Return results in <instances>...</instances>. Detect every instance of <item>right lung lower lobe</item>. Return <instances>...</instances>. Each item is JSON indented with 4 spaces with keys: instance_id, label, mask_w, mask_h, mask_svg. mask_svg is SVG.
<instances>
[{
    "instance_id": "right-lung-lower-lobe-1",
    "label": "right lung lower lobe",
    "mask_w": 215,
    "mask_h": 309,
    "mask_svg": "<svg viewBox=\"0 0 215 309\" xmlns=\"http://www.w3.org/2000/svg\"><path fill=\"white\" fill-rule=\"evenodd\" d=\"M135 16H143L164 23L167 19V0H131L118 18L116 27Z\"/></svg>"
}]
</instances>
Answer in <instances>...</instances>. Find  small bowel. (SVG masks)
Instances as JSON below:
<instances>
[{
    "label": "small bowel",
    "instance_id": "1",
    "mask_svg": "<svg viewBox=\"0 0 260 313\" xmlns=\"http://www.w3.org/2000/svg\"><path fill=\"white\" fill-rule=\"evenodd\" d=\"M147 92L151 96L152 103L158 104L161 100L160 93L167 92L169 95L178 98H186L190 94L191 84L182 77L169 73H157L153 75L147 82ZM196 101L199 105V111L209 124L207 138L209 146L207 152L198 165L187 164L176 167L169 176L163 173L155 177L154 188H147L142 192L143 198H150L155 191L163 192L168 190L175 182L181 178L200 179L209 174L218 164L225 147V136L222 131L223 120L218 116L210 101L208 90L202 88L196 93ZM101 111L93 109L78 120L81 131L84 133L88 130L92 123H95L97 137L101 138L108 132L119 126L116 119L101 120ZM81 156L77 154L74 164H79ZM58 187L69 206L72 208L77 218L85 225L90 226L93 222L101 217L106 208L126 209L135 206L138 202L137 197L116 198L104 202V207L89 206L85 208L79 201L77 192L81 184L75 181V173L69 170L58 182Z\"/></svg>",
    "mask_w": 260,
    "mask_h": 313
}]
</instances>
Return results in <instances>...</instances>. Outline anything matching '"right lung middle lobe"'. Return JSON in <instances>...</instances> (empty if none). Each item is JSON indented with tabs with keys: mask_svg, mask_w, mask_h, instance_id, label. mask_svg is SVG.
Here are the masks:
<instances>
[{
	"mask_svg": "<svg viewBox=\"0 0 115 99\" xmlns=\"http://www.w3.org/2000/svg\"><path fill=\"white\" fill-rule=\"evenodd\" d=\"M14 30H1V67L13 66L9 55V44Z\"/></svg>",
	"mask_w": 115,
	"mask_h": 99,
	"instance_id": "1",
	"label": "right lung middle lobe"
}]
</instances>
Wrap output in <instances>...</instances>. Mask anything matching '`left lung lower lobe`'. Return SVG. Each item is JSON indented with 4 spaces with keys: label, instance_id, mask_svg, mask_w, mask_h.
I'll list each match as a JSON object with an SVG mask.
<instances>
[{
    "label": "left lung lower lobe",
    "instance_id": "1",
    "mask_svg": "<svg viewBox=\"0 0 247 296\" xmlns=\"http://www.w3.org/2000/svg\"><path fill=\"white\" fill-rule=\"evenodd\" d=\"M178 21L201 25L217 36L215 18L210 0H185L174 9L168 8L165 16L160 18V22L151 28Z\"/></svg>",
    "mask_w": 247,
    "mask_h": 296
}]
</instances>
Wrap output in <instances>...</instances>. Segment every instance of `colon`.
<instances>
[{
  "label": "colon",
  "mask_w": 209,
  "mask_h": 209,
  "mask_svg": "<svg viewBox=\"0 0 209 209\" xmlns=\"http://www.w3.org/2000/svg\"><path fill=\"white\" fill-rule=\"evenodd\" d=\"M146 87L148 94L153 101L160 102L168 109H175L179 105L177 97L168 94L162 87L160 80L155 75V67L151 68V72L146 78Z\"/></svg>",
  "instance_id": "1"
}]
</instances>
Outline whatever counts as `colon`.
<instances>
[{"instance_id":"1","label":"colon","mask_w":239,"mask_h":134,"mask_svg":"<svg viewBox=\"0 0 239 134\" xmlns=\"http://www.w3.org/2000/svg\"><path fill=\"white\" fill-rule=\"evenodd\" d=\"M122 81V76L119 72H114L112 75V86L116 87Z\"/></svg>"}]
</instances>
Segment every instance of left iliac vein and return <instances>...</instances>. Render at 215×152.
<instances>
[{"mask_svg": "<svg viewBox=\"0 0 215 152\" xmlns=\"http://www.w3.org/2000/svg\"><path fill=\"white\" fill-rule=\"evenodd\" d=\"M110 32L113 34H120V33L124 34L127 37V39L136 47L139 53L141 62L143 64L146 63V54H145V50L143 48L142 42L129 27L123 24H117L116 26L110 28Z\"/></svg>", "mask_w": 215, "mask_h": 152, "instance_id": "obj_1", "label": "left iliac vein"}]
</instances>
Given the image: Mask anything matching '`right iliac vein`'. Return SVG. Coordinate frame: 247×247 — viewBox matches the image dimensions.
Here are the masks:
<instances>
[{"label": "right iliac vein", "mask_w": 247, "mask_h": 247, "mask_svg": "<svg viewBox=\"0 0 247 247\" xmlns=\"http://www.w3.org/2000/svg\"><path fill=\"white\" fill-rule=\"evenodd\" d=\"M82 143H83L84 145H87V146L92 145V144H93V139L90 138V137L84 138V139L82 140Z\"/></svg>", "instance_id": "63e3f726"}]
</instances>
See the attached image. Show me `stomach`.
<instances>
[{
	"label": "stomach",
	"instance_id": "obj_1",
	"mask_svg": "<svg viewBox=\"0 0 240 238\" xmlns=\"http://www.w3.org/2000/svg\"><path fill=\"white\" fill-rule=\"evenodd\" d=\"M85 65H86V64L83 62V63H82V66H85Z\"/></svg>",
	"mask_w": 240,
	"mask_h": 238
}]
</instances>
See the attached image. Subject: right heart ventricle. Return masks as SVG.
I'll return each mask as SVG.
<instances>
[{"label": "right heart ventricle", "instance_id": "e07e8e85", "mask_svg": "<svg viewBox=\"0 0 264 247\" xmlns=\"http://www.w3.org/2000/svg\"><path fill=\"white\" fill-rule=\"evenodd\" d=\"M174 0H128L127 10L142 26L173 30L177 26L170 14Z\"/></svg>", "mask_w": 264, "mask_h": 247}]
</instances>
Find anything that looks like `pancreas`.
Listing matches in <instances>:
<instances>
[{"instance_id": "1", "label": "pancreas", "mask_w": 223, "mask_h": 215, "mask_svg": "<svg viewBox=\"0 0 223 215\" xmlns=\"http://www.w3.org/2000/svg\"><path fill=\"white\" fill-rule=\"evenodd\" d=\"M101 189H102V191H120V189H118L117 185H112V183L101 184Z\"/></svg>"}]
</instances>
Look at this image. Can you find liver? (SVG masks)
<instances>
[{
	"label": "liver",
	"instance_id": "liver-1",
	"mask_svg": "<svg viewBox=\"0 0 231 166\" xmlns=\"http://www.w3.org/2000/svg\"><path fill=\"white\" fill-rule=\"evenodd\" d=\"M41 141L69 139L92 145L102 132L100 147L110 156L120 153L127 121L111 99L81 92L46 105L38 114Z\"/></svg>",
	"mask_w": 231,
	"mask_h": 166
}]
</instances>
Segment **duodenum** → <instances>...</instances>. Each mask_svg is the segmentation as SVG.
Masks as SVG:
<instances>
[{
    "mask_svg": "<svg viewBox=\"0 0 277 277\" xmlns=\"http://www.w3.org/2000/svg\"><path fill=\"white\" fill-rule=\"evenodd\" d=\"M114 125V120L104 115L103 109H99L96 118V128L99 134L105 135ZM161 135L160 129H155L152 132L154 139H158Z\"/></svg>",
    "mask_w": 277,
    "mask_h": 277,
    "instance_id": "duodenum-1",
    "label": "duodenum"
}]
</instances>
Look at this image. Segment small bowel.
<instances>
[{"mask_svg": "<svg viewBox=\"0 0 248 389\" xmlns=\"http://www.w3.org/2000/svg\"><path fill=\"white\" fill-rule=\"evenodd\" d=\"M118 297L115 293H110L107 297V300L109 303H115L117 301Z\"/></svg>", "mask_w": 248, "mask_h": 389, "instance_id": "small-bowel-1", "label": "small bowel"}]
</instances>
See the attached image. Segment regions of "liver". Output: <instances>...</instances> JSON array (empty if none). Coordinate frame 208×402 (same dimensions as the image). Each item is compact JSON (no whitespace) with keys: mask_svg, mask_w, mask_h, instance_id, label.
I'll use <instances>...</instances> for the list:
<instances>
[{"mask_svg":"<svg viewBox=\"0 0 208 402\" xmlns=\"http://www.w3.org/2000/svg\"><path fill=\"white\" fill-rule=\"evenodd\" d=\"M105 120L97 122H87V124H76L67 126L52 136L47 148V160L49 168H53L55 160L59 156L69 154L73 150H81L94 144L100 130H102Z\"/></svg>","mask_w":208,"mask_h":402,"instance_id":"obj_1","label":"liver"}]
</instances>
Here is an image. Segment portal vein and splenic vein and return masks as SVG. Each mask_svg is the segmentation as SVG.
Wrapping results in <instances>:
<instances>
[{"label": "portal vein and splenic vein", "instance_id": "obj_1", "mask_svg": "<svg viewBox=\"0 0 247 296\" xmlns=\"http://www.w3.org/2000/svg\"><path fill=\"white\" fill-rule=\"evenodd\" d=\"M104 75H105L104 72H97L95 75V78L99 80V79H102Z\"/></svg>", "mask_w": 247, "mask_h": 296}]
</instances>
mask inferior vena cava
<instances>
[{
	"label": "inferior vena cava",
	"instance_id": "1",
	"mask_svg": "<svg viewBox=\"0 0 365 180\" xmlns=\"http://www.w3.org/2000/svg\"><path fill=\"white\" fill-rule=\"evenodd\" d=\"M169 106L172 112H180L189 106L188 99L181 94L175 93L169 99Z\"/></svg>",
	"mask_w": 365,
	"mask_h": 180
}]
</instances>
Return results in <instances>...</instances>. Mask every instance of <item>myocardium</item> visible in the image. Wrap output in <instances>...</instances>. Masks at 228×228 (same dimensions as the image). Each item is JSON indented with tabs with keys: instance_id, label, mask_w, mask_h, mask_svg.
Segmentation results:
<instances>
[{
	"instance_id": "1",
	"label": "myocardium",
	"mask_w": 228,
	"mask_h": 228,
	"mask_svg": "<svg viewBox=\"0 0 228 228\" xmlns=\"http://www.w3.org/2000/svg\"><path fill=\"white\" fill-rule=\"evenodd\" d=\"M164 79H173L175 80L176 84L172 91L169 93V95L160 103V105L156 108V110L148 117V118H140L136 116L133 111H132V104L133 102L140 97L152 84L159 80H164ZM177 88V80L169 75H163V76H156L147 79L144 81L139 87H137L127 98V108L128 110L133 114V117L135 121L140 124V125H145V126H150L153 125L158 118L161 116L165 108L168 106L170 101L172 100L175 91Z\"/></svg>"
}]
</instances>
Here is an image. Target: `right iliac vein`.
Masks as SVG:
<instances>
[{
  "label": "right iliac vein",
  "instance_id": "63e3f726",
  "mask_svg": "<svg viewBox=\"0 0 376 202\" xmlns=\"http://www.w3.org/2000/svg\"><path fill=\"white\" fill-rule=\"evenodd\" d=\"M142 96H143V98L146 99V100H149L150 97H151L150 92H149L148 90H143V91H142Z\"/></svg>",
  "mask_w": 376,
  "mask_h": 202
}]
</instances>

..............................

→ **ACTION ITEM**
Write out only those lines that fall between the one containing "Return results in <instances>...</instances>. Mask" and the end of the entries, the first and last included, exactly as they read.

→ **PROBLEM SOLUTION**
Return results in <instances>...</instances>. Mask every instance of <item>myocardium</item> visible in the image. Wrap output in <instances>...</instances>. Masks at 228×228 (same dimensions as the image). Each item is JSON indented with tabs with keys: instance_id, label, mask_w, mask_h, mask_svg.
Segmentation results:
<instances>
[{
	"instance_id": "1",
	"label": "myocardium",
	"mask_w": 228,
	"mask_h": 228,
	"mask_svg": "<svg viewBox=\"0 0 228 228\" xmlns=\"http://www.w3.org/2000/svg\"><path fill=\"white\" fill-rule=\"evenodd\" d=\"M164 79H173L175 80L176 84L172 91L169 93V95L160 103V105L156 108V110L148 117V118H140L136 116L133 111H132V104L133 102L140 97L152 84L159 80H164ZM177 88V80L169 75H163V76H156L147 79L144 81L139 87H137L127 98V108L128 110L133 114V117L135 121L140 124V125H145V126H150L153 125L158 118L161 116L165 108L168 106L170 101L172 100L175 91Z\"/></svg>"
}]
</instances>
Here is an image. Target: `right iliac vein`.
Masks as SVG:
<instances>
[{
  "label": "right iliac vein",
  "instance_id": "63e3f726",
  "mask_svg": "<svg viewBox=\"0 0 376 202\" xmlns=\"http://www.w3.org/2000/svg\"><path fill=\"white\" fill-rule=\"evenodd\" d=\"M142 96H143V98L146 99V100H149L150 97H151L150 92H149L148 90H143V91H142Z\"/></svg>",
  "mask_w": 376,
  "mask_h": 202
}]
</instances>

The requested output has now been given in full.